Я чувствовал себя на редкость гнусно, но при этих словах почти улыбнулся. Крюгер был значительно старше меня. Как художник он ничего не стоил — но все же он заслужил этот, вероятно, единственный в своей бездарной жизни шанс выбиться в люди.
— Я не сержусь, — пролепетал я. — Я все понимаю…
— Ты всегда был мне симпатичен… — бубнил он. — Когда ты выздоровеешь, можешь вернуться обратно и жить здесь сколько хочешь…
— Да, я знаю… Я еще не собираюсь отдавать концы… — прошептал я с трудом.
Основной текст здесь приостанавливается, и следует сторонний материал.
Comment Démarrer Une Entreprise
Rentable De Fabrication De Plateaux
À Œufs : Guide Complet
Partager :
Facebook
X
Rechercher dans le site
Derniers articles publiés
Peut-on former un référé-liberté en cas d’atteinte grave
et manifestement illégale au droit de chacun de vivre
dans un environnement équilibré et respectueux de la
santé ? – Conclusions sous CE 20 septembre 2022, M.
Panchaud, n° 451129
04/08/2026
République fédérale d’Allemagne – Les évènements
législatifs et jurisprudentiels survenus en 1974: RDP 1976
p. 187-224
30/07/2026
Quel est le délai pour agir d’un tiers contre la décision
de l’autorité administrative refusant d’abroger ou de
Когда я увидел внизу Коллинза, произошло чудо, и я слегка воспрянул духом. Трудно было представить себе человека более живого, здорового, веселого и щедрого, чем он. Коллинз поднял меня на руки, точно куклу, и уложил на заднее сиденье такси — очень осторожно, что было особенно приятно после бесцеремонного обращения Крюгера.
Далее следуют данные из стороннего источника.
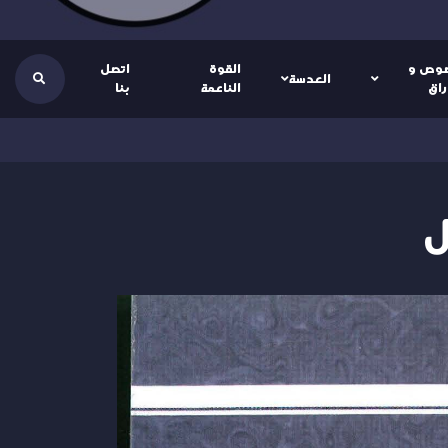
وص و
القوة
اتصل
العدسة
راق
الناعمة
بنا
ل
Мы приехали в гостиницу, где остановился Коллинз, и, пока я лежал на диване в холле, Филмор и Коллинз вели долгие переговоры с хозяином. Я слышал, как Коллинз объяснял, что у меня ничего серьезного, так, легкая слабость, и что через пару дней я буду на полном ходу. Потом он сунул в руку хозяину хрустящую ассигнацию и, быстро повернувшись, подошел ко мне: «Эй, держи хвост пистолетом! Пусть не думает, что ты загибаешься». С этими словами он рывком поднял меня и, обхватив рукой за пояс, повел к лифту.
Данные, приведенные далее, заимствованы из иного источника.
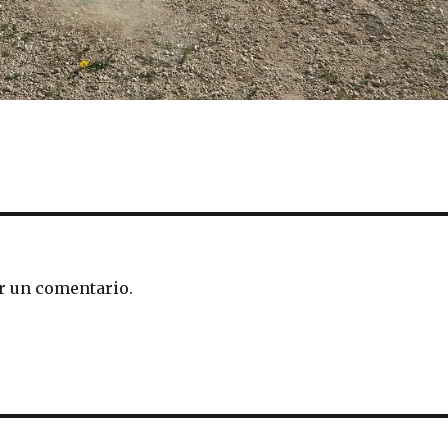
r un comentario.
«Пусть не думает, что ты загибаешься!»
Ясно, что умирать среди чужих людей — дурной тон. Человек должен умирать, окруженный семьей и в частном порядке, так сказать. Слова Коллинза подбодрили меня. Все происходящее стало напоминать мне глупую шутку. Наверху, закрыв дверь, Филмор и Коллинз раздели меня и уложили в постель. «Теперь ты, черт возьми, уже не можешь умереть! — тепло сказал Коллинз. — Ты поставишь меня в ужасное положение… И что с тобой вообще, черт побери? Не привык к хорошей жизни? Выше голову! Через пару дней будешь уписывать замечательный бифштекс! Ты думаешь, что ты болен? Ха-ха, подожди, пока подцепишь сифилис! Вот тогда тебе придется действительно призадуматься». И тут он с юмором стал рассказывать о своем путешествии по реке Янцзы, о том, как у него выпадали волосы и гнили зубы. Я совсем ослаб, но поневоле увлекся его рассказом, и мне стало легче. О себе я уже забыл. У Коллинза были стальные нервы и бесконечная жизнерадостность. Вероятно, он привирал, но он ведь делал это ради меня, и я не собирался уличать его во лжи. Я смотрел во все глаза и слушал во все уши. Я видел грязное желтое устье реки, огни Ханькоу, зажигающиеся вдали, море желтых лиц, сампаны, стрелой перелетающие через водовороты и речные пороги, окутанные серным дыханием дракона. Что за рассказ! Кули, облепившие пароход, как мухи, вылавливают из воды отбросы, вышвырнутые за борт; Том Слаттери поднимается со своего смертного ложа, чтобы взглянуть в последний раз на огни Ханькоу; красивый евразиец, лежащий в темной комнате, вводит в свои вены смертельный яд; монотонность синих одежд и желтых лиц, миллионов лиц, изъеденных голодом и болезнями; люди, которые ели крыс, собак и коренья, жевали траву прямо с земли и пожирали своих собственных детей… Я не мог представить себе Коллинза, покрытого язвами и струпьями, не мог представить, что от него шарахались, как от прокаженного. Казалось, его дух был совершенно очищен страданиями, через которые он прошел. Когда он потянулся за стаканом, лицо его смягчилось, а слова зазвучали так, точно ласкали меня. И все это время Китай витал над нами, как судьба. Гниющий Китай, распадающийся в прах, как динозавр, но сохраняющий до самого своего конца всю прелесть, очарование, таинственность и жестокость своих древних легенд.